We have all read or heard the story of the man without a country who is sentenced to remain at sea for his entire life, aimlessly wandering the world. Of courses that is just fiction. In the real life, however, there is a barge load of garbage that aimlessly wanders the globe looking for a country that will accept it in its landfills.
Orange rinds, beer bottles newspapers, and chicken bones – it was trash, like all trash taken to an incinerator in Philadelphia for incineration. The ashes, like all ashes, were to be taken away to a landfill somewhere in Philadelphia Joseph Paolino & Sons had a $ 6 million contract to remove the ash but kept having doors slammed in its face.
Paolino hired Amalgamated Shipping –operator of the Khian Sea, a 17 year old 466 foot rust bucket registered in Liberia – to dump the ash in the Bahamas where Amalgamated was based. The Bahamian government rejected the ash, and the Khian sea began its 16 year journey as the Flying Dutchman of debris.

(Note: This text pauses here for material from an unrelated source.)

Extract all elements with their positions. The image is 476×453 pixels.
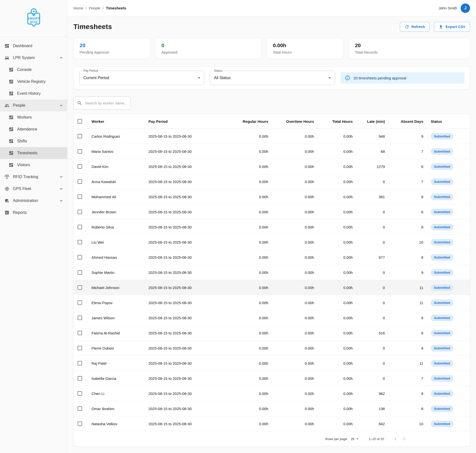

Briefly returning to the US it took off for Puerto Rico, Bermuda, the Dominican Republic, Honduras, Guinea Bissau, and the Netherlands Antilles where it was turned away again and again. To make the cargo more appealing the ash was described as topsoil fertilizer and the Haitian government agreed to accept the ash. About two thirds of the ash (4,000 tons) had been unloaded when Greenpeace and local activists protested. The Haitian government then ordered the crew to reload the ash, but the ship departed leaving the ash.
The ship returned to Philadelphia hoping to find a place for the remaining ash but to no avail. It left again seeking a resting place. It sailed to Senegal and Cape Verde, Sri Lanka, Indonesia and the Philippines arriving in Singapore empty. Years later, the ship’s captain admitted in court that the remaining ash, on third of the original load had been dumped in the Atlantic and Indian oceans
Meanwhile, in Haiti, where the 4,000 tons of ash had been left on the beach, Greenpeace found that only 2,500 tons of the original 4,000 remained. Most had been carried off by wind and water and Haitians said goats were dying.
Enter an unlikely hero: New York City. In 1996 to end mob involvement in the city’s waste industry, Mayor Rudolph Giuliani established a trade Waste commission to oversee the awarding of trash removal. When Eastern Environmental Services applied to do business in New York, the Trade Waste Commission issued an ultimatum: If Eastern wanted to haul trash in New York it had to deal with the Khian Sea ash.
Eastern agreed to find a place in its landfills and what was left of the ash, 2,500 tons was loaded on the Khian Sea and departed Haiti. Finally, after a 16 year odyssey, Philadelphia agreed to give the ash a final resting place.
The saga of the Khian Sea is not an isolated case of wandering toxic waste, albeit the longest journey. In 1999 the MV Ulla was loaded with 2,000 tins of ash from coal fired power stations in Spain bound for Algeria here the ash was to be incorporated into the construction of a dam. The cargo was refused by Algeria and thus it began a journey that ended in 2004 with the ship sinking off the Turkish coast where it lay rusting until 2005, when Spain agreed to remove the toxic waste and the ship.
Unfortunately, one of the by products of economic and technological growth is toxic waste and, as countries such as China and India industrialize toxic waste disposal will only becomes worse there has to be a better solution than wandering ships.